Figure 5-6 IWO abstraction model
These abstractions open the whole spectrum of the environment to a single mode of analysis—market analysis. Resources and services can be priced to reflect changes in supply and demand, and pricing can drive resource allocation decisions. For example, a bottleneck (excess demand over supply) results in rising prices for the given resource. Applications competing for the same resource can lower their costs by shifting their workloads to other resource suppliers. As a result, utilization for that resource evens out across the environment and the bottleneck is resolved.
Risk Index
Intersight Workload Optimizer tracks prices for resources in terms of the Risk Index (RI). The higher this index for a resource, the more heavily the resource is utilized, the greater the delay for consumers of that resource, and the greater the risk to your QoS. IWO constantly works to keep the RI within acceptable bounds.

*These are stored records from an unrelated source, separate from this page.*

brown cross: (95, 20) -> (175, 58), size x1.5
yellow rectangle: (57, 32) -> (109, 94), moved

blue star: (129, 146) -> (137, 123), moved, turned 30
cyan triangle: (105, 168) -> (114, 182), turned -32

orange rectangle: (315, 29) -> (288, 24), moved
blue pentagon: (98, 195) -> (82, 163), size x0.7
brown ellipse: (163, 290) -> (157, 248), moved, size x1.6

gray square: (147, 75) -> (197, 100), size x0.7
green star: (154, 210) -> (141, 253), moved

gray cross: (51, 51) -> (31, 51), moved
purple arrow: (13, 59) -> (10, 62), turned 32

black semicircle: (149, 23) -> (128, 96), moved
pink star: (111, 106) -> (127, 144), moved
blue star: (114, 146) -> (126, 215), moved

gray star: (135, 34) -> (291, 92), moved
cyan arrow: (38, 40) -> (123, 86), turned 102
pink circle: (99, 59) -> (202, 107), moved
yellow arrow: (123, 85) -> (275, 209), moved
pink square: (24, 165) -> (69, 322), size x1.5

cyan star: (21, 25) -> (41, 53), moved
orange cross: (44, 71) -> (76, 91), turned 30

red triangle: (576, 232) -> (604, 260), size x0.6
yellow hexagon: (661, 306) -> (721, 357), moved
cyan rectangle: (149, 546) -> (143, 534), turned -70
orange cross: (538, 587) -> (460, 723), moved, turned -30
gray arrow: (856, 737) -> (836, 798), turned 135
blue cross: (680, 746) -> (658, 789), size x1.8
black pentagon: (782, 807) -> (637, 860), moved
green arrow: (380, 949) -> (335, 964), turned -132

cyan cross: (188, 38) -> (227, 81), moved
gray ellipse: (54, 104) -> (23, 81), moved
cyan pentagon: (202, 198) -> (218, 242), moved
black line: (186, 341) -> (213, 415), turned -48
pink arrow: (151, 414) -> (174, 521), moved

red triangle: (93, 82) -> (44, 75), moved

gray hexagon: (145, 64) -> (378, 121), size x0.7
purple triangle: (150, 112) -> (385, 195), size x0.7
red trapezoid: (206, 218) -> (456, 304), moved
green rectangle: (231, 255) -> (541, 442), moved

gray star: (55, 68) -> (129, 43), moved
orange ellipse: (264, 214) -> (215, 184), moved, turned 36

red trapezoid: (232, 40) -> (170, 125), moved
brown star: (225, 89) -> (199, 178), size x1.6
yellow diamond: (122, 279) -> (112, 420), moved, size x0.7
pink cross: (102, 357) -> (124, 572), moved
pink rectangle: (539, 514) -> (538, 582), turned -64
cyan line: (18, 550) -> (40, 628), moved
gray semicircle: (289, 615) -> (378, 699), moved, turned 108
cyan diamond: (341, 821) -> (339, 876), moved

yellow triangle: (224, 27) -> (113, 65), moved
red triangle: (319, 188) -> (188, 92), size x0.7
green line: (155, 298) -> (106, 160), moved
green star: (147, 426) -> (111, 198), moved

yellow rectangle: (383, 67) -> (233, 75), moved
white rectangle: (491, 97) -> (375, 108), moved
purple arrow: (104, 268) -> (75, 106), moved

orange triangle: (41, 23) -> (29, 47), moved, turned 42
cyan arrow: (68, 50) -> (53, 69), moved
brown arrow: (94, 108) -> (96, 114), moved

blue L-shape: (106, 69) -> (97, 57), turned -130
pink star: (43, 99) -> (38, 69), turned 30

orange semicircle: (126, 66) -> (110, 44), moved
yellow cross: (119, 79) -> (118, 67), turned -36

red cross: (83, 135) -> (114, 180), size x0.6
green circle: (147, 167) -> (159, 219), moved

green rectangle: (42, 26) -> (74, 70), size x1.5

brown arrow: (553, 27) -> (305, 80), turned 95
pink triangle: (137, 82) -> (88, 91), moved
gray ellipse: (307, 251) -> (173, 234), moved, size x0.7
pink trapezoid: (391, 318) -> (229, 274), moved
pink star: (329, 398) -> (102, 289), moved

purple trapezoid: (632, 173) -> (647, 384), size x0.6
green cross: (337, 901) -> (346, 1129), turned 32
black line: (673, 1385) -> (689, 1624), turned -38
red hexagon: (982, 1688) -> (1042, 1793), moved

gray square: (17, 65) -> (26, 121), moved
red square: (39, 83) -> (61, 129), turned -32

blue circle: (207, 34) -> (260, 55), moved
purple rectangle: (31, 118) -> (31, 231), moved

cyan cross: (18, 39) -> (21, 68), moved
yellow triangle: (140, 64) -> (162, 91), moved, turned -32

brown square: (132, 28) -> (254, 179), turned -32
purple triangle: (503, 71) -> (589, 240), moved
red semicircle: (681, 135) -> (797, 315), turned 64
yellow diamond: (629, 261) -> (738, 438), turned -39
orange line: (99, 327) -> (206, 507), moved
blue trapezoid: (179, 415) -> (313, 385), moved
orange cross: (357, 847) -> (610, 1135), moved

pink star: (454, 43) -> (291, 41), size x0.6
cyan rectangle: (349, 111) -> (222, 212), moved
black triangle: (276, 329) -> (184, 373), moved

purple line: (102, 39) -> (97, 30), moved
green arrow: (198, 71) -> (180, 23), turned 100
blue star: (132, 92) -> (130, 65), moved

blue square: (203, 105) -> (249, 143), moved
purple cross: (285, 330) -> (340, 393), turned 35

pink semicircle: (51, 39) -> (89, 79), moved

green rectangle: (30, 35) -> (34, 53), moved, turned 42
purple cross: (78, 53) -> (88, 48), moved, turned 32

You can think of the RI as the cost for a resource, and IWO works to keep the cost at a competitive level. This is not simply a matter of responding to threshold conditions. IWO analyzes the full range of buyer/seller relationships, and each buyer constantly seeks out the most economical transaction available.
This last point is crucial to understanding IWO. The virtual environment is dynamic, with constant changes to workload that correspond with the varying requests your customers make of your applications and services. By examining each buyer/seller relationship, IWO arrives at the optimal workload distribution for the current state of the environment. In this way, it constantly drives your environment toward the desired state.